手动强制Full gc 以后发现,内存并没有被释放,说明当前系统可能存在内存泄漏,导致对象不能被清理释放【OC:老年代空间,OU :老年代使用空间(KB)】。
存在内存泄漏,主要是当前的对象引用没有被释放导致,比如僵尸线程的存在。说明当前系统可能存在大量的僵尸线程。进而进行进一步的排查


  • 查看当前系统线程情况:jstack。可以看到当前线程的详细情况
[root@bigdata-service-1:/root]# jstack 5511 | head -50
2018-07-20 11:59:27
Full thread dump Java HotSpot(TM) 64-Bit Server VM (25.151-b12 mixed mode):

"Keep-Alive-Timer" #19437 daemon prio=8 os_prio=0 tid=0x00007f8d749ce000 nid=0x4995 waiting on condition [0x00007f8bb7b2b000]
   java.lang.Thread.State: TIMED_WAITING (sleeping)
	at java.lang.Thread.sleep(Native Method)
	at sun.net.www.http.KeepAliveCache.run(KeepAliveCache.java:172)
	at java.lang.Thread.run(Thread.java:748)

"http-nio-9025-exec-201" #19378 daemon prio=5 os_prio=0 tid=0x00007f8c8e3d3000 nid=0x7ffc waiting on condition [0x00007f8b3a724000]
   java.lang.Thread.State: WAITING (parking)
	at sun.misc.Unsafe.park(Native Method)
	- parking to wait for  <0x0000000679f4cbd0> (a java.util.concurrent.locks.AbstractQueuedSynchronizer$ConditionObject)
	at java.util.concurrent.locks.LockSupport.park(LockSupport.java:175)
	at java.util.concurrent.locks.AbstractQueuedSynchronizer$ConditionObject.await(AbstractQueuedSynchronizer.java:2039)
	at java.util.concurrent.LinkedBlockingQueue.take(LinkedBlockingQueue.java:442)
	at org.apache.tomcat.util.threads.TaskQueue.take(TaskQueue.java:103)
	at org.apache.tomcat.util.threads.TaskQueue.take(TaskQueue.java:31)
	at java.util.concurrent.ThreadPoolExecutor.getTask(ThreadPoolExecutor.java:1074)
	at java.util.concurrent.ThreadPoolExecutor.runWorker(ThreadPoolExecutor.java:1134)
	at java.util.concurrent.ThreadPoolExecutor$Worker.run(ThreadPoolExecutor.java:624)
	at org.apache.tomcat.util.threads.TaskThread$WrappingRunnable.run(TaskThread.java:61)
	at java.lang.Thread.run(Thread.java:748)

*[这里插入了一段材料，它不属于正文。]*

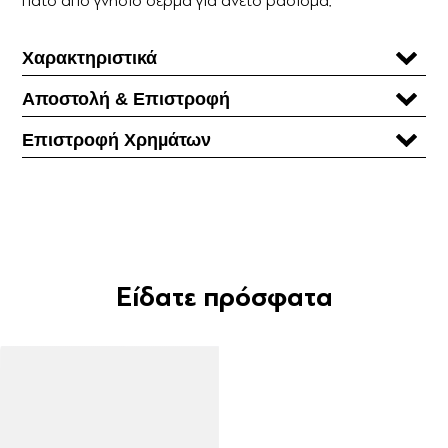
Χαρακτηριστικά
Αποστολή & Επιστροφή
Επιστροφή Χρηµάτων
Είδατε πρόσφατα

"http-nio-9025-exec-197" #19374 daemon prio=5 os_prio=0 tid=0x00007f8c8e3cc000 nid=0x7ff7 waiting on condition [0x00007f8b3a828000]
   java.lang.Thread.State: WAITING (parking)
	at sun.misc.Unsafe.park(Native Method)
	- parking to wait for  <0x0000000679f4cbd0> (a java.util.concurrent.locks.AbstractQueuedSynchronizer$ConditionObject)
	at java.util.concurrent.locks.LockSupport.park(LockSupport.java:175)
	at java.util.concurrent.locks.AbstractQueuedSynchronizer$ConditionObject.await(AbstractQueuedSynchronizer.java:2039)
	at java.util.concurrent.LinkedBlockingQueue.take(LinkedBlockingQueue.java:442)
	at org.apache.tomcat.util.threads.TaskQueue.take(TaskQueue.java:103)
	at org.apache.tomcat.util.threads.TaskQueue.take(TaskQueue.java:31)
	at java.util.concurrent.ThreadPoolExecutor.getTask(ThreadPoolExecutor.java:1074)
	at java.util.concurrent.ThreadPoolExecutor.runWorker(ThreadPoolExecutor.java:1134)
	at java.util.concurrent.ThreadPoolExecutor$Worker.run(ThreadPoolExecutor.java:624)
	at org.apache.tomcat.util.threads.TaskThread$WrappingRunnable.run(TaskThread.java:61)
	at java.lang.Thread.run(Thread.java:748)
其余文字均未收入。